→ **The task**:
In the material below, how many lines contain "vous"? Answer with the number alone.

→ **Input records**:

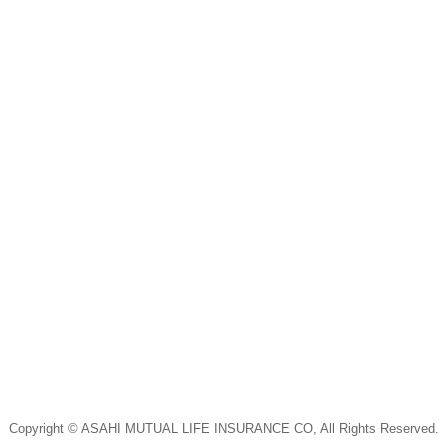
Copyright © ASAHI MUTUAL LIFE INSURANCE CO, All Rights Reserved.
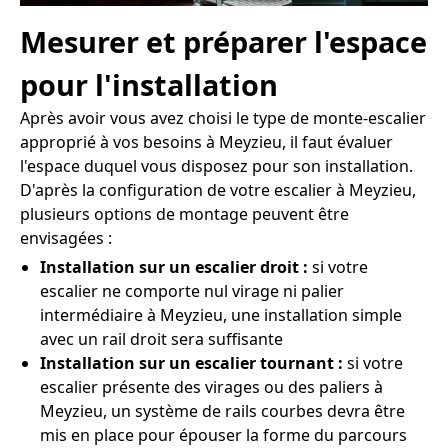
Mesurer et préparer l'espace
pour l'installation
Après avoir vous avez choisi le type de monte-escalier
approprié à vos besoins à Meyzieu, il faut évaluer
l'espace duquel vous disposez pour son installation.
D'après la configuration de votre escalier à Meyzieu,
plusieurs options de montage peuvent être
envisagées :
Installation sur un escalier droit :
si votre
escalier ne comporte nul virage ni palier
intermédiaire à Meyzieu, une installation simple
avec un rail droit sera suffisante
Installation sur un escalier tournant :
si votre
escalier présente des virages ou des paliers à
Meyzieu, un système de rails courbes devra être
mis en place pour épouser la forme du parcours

→ **Response below**:
2